As shown in fig. 2, an enterprise information security monitoring alarm system is applied to the above enterprise information security monitoring alarm method, and includes:
the data acquisition module is used for acquiring flow monitoring data in the enterprise network and calibrating the flow monitoring data as first characteristic information, wherein the first characteristic information comprises alarm information and conventional information;
The data classification module is used for classifying the first characteristic information to obtain a plurality of second characteristic information, wherein each second characteristic information corresponds to one alarm signal;
the feature extraction module is used for carrying out feature extraction on the second feature information to obtain a first-level abnormal feature and a second-level abnormal feature, and carrying out hierarchical processing on a plurality of alarm signals according to the first-level abnormal feature and the second-level abnormal feature to obtain a plurality of monitoring levels;
And the alarm feedback module is used for distributing alarm feedback periods of corresponding enterprise information according to the monitoring grades, counting alarm information in each feedback period after each feedback period is finished, forming an alarm statistical report, and re-evaluating the monitoring grade of each alarm signal according to the alarm statistical report.
In the above, when the system is executed, firstly, the data acquisition module captures flow monitoring data from the network environment of the enterprise in real time, and calibrates the flow monitoring data into first characteristic information, the first characteristic information covers the alarm information and the conventional information, then, the classification module carries out careful classification processing on the first characteristic information, further extracts a plurality of second characteristic information, each second characteristic information is associated with a specific alarm signal, so that the system can accurately classify and respond according to different security events, then, the feature extraction module carries out deep feature extraction on the second characteristic information, the first-stage abnormal feature and the second-stage abnormal feature can be identified, the alarm signals can be classified according to the features, thereby determining the emergency degree and the priority of each security event, finally, the alarm feedback module is utilized to allocate corresponding alarm feedback periods for each alarm signal, after each feedback period is finished, the system can count the alarm information in each period, and generate detailed alarm statistics reports, the precious reference information can also be provided for security manager, the system can help to carry out accurate classification and response according to different security events, the statistics system can carry out accurate assessment on the alarm signals, thereby only the security management level of the security management system is improved, and the security management system can not only dynamically adjust the security level of the security is carried out on the security management signals.

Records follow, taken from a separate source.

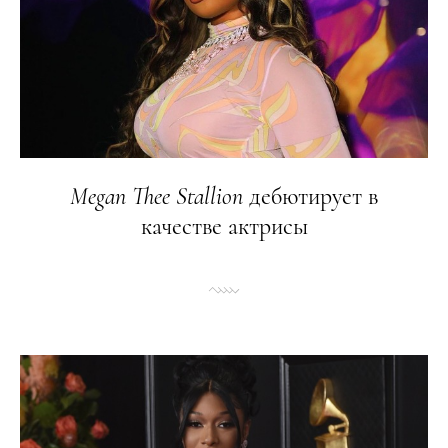
Megan
Thee
Stallion
дебютирует в
качестве актрисы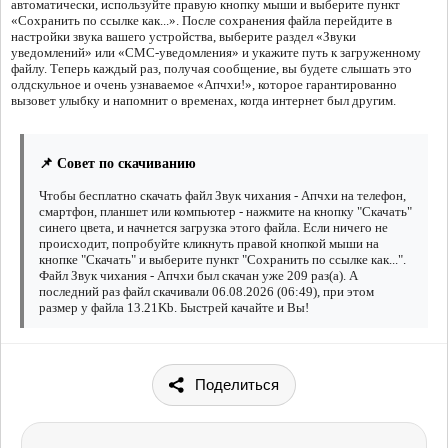
автоматически, используйте правую кнопку мыши и выберите пункт
«Сохранить по ссылке как...». После сохранения файла перейдите в
настройки звука вашего устройства, выберите раздел «Звуки
уведомлений» или «СМС-уведомления» и укажите путь к загруженному
файлу. Теперь каждый раз, получая сообщение, вы будете слышать это
олдскульное и очень узнаваемое «Апчхи!», которое гарантированно
вызовет улыбку и напомнит о временах, когда интернет был другим.
📌 Совет по скачиванию
Чтобы бесплатно скачать файл Звук чихания - Апчхи на телефон,
смартфон, планшет или компьютер - нажмите на кнопку "Скачать"
синего цвета, и начнется загрузка этого файла. Если ничего не
происходит, попробуйте кликнуть правой кнопкой мыши на
кнопке "Скачать" и выберите пункт "Сохранить по ссылке как...".
Файл Звук чихания - Апчхи был скачан уже 209 раз(а). А
последний раз файл скачивали 06.08.2026 (06:49), при этом
размер у файла 13.21Kb. Быстрей качайте и Вы!
Поделиться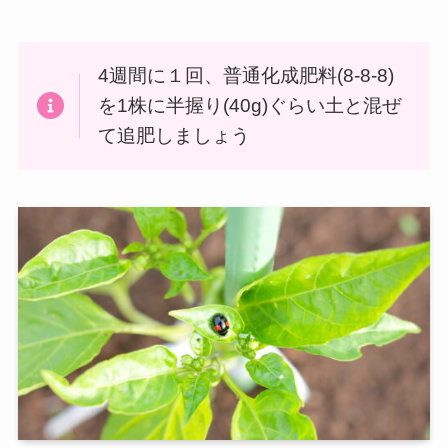
4週間に１回、普通化成肥料(8-8-8)
を1株に半握り(40g)ぐらい土と混ぜ
て追肥しましょう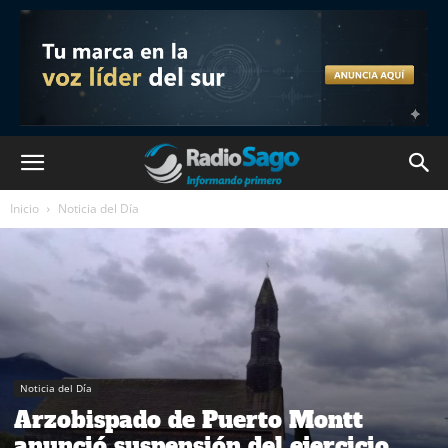
Inicio
Noticia del Día
Noticia del Día
Arzobispado de Puerto Montt
anunció suspensión del ejercicio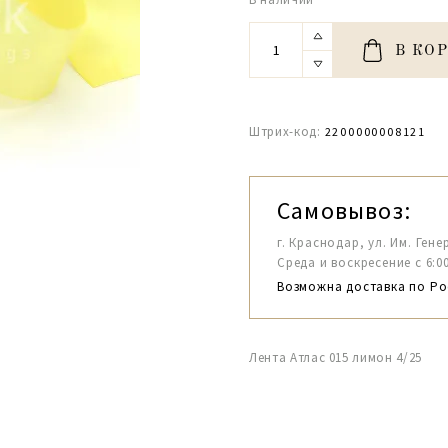
В КО
Штрих-код:
2200000008121
Самовывоз:
г. Краснодар, ул. Им. Гене
Среда и воскресение с 6:00-1
Возможна доставка по Ро
Лента Атлас 015 лимон 4/25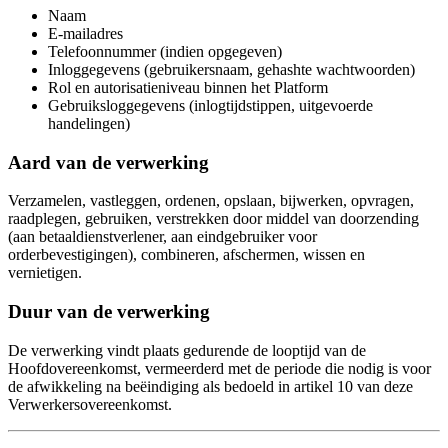
Naam
E-mailadres
Telefoonnummer (indien opgegeven)
Inloggegevens (gebruikersnaam, gehashte wachtwoorden)
Rol en autorisatieniveau binnen het Platform
Gebruiksloggegevens (inlogtijdstippen, uitgevoerde
handelingen)
Aard van de verwerking
Verzamelen, vastleggen, ordenen, opslaan, bijwerken, opvragen,
raadplegen, gebruiken, verstrekken door middel van doorzending
(aan betaaldienstverlener, aan eindgebruiker voor
orderbevestigingen), combineren, afschermen, wissen en
vernietigen.
Duur van de verwerking
De verwerking vindt plaats gedurende de looptijd van de
Hoofdovereenkomst, vermeerderd met de periode die nodig is voor
de afwikkeling na beëindiging als bedoeld in artikel 10 van deze
Verwerkersovereenkomst.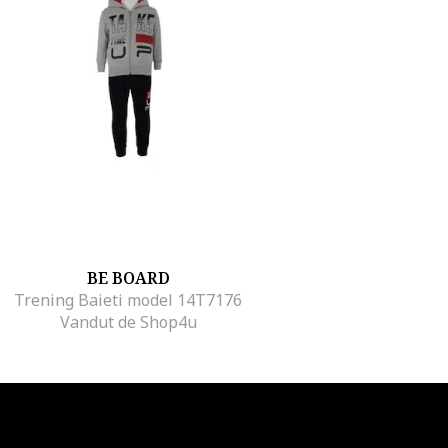
BE BOARD
Trening Baieti model 14T7176
Vandut de Shop4u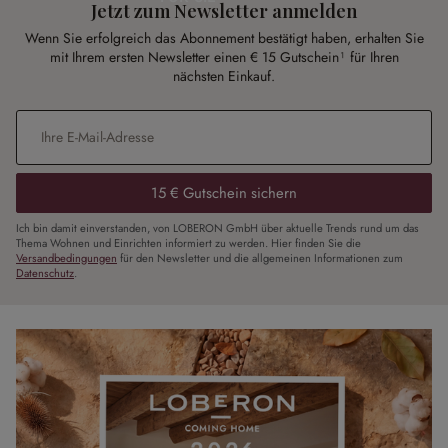
Jetzt zum Newsletter anmelden
Wenn Sie erfolgreich das Abonnement bestätigt haben, erhalten Sie
mit Ihrem ersten Newsletter einen € 15 Gutschein¹ für Ihren
nächsten Einkauf.
E-Mail-Adresse
*
15 € Gutschein sichern
Ich bin damit einverstanden, von LOBERON GmbH über aktuelle Trends rund um das
Thema Wohnen und Einrichten informiert zu werden. Hier finden Sie die
Versandbedingungen
für den Newsletter und die allgemeinen Informationen zum
Datenschutz
.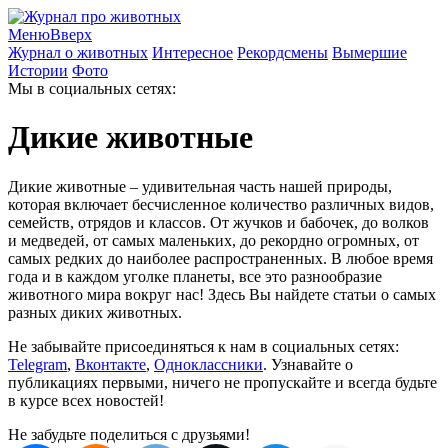
Меню
Вверх
Журнал о животных
Интересное
Рекордсмены
Вымершие
Истории
Фото
Мы в социальных сетях:
Дикие животные
Дикие животные – удивительная часть нашей природы,
которая включает бесчисленное количество различных видов,
семейств, отрядов и классов. От жучков и бабочек, до волков
и медведей, от самых маленьких, до рекордно огромных, от
самых редких до наиболее распространенных. В любое время
года и в каждом уголке планеты, все это разнообразие
животного мира вокруг нас! Здесь Вы найдете статьи о самых
разных диких животных.
Не забывайте присоединяться к нам в социальных сетях:
Telegram
,
Вконтакте
,
Одноклассники
. Узнавайте о
публикациях первыми, ничего не пропускайте и всегда будьте
в курсе всех новостей!
Не забудьте поделиться с друзьями!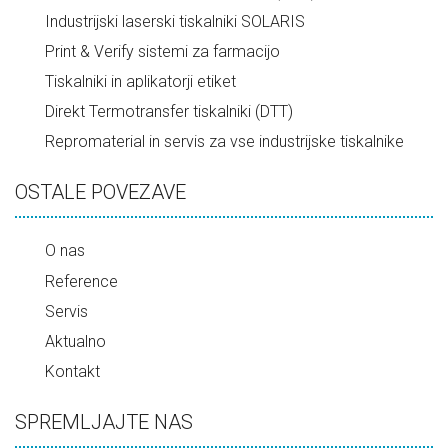
Industrijski laserski tiskalniki SOLARIS
Print & Verify sistemi za farmacijo
Tiskalniki in aplikatorji etiket
Direkt Termotransfer tiskalniki (DTT)
Repromaterial in servis za vse industrijske tiskalnike
OSTALE POVEZAVE
O nas
He never saw the dealer’s face. Mastering online
Reference
gaming is the only way to survive in the world of
Servis
gambling. Experience
SmashCasino
Aktualno
for a professional
approach to virtual betting.
Kontakt
SPREMLJAJTE NAS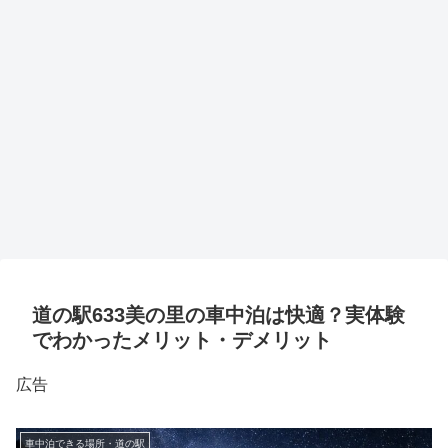
道の駅633美の里の車中泊は快適？実体験
でわかったメリット・デメリット
広告
車中泊できる場所・道の駅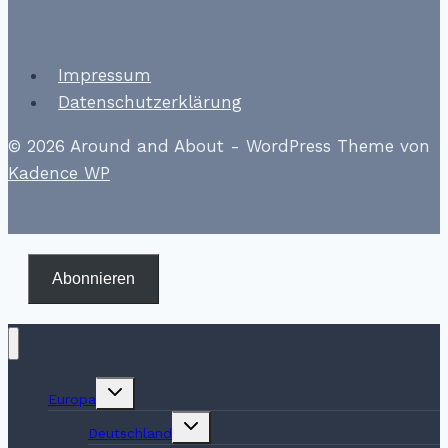
Impressum
Datenschutzerklärung
© 2026 Around and About - WordPress Theme von
Kadence WP
Abonnieren
Untermenü
Europa
umschalten
Untermenü
Deutschland
umschalten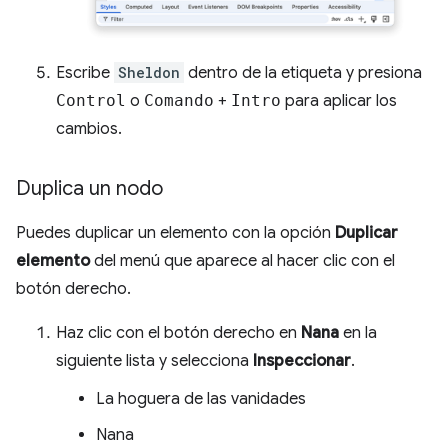
Escribe
Sheldon
dentro de la etiqueta y presiona
Control
o
Comando
+
Intro
para aplicar los
cambios.
Duplica un nodo
Puedes duplicar un elemento con la opción
Duplicar
elemento
del menú que aparece al hacer clic con el
botón derecho.
Haz clic con el botón derecho en
Nana
en la
siguiente lista y selecciona
Inspeccionar
.
La hoguera de las vanidades
Nana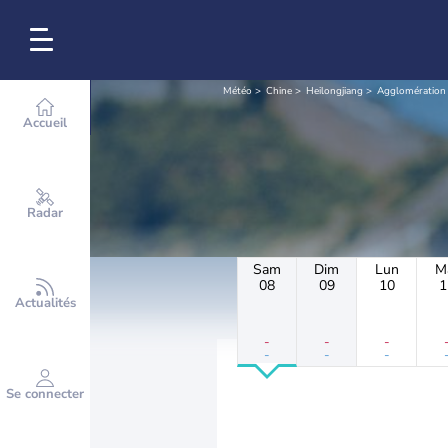
Météo
Chine
Heilongjiang
Agglomération
Accueil
Radar
Sam
Dim
Lun
M
08
09
10
1
Actualités
-
-
-
-
-
-
Se connecter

As shown in fig. 3, an enterprise information security monitoring alarm terminal includes:
At least one processor;
And a memory communicatively coupled to the at least one processor;
The memory stores a computer program executable by the at least one processor, and the computer program is executed by the at least one processor, so that the at least one processor can execute the enterprise information security monitoring and alarming method.
It should be noted that, in this document, the terms "comprises," "comprising," or any other variation thereof, are intended to cover a non-exclusive inclusion, such that a process, apparatus, article, or method that comprises a list of elements does not include only those elements but may include other elements not expressly listed or inherent to such process, apparatus, article, or method. Without further limitation, an element defined by the phrase "comprising one … …" does not exclude the presence of other like elements in a process, apparatus, article, or method that comprises the element.
The foregoing is merely a preferred embodiment of the present invention and it should be noted that modifications and adaptations to those skilled in the art may be made without departing from the principles of the present invention, which are intended to be comprehended within the scope of the present invention. Structures, devices and methods of operation not specifically described and illustrated herein, unless otherwise indicated and limited, are implemented according to conventional means in the art.

Claims (9)

1. An enterprise information security monitoring alarm method is characterized in that: comprising the following steps:
Acquiring flow monitoring data in an enterprise network and calibrating the flow monitoring data as first characteristic information, wherein the first characteristic information comprises alarm information and conventional information;
Classifying the first characteristic information to obtain a plurality of second characteristic information, wherein each second characteristic information corresponds to one alarm signal;
extracting the second characteristic information to obtain a first-level abnormal characteristic and a second-level abnormal characteristic, and carrying out grading treatment on a plurality of alarm signals according to the first-level abnormal characteristic and the second-level abnormal characteristic to obtain a plurality of monitoring grades;
According to the monitoring level, alarm feedback periods of corresponding enterprise information are distributed, after each feedback period is finished, alarm information in each feedback period is counted, alarm statistical reports are formed, and according to the alarm statistical reports, the monitoring level of each alarm signal is reevaluated;
Counting the occurrence interval of alarm signals in the alarm feedback period after the output of the alarm feedback period of the enterprise information, and calibrating the occurrence interval as a reference parameter;
Sequencing the reference parameters according to the occurrence nodes, and equally dividing the alarm feedback period to obtain a plurality of reference time periods;
Acquiring a second standard function, respectively inputting the reference parameters in each reference period into the second standard function, and calibrating the output result as a parameter to be checked;
counting trend fluctuation frequency of the parameter to be checked and fluctuation value under each trend fluctuation frequency, and outputting security risk level of corresponding enterprise information according to the trend fluctuation frequency and the fluctuation value;
After the security risk level of the enterprise information is output, converting the security risk level into numerical data, and calibrating the numerical data as a reference parameter;
and acquiring the comprehensive abnormal score of the alarm signal in the alarm feedback period, acquiring a third standard function, inputting the comprehensive abnormal score and the reference parameter into the third standard function together to obtain an updated score, and re-classifying the enterprise information according to the updated score.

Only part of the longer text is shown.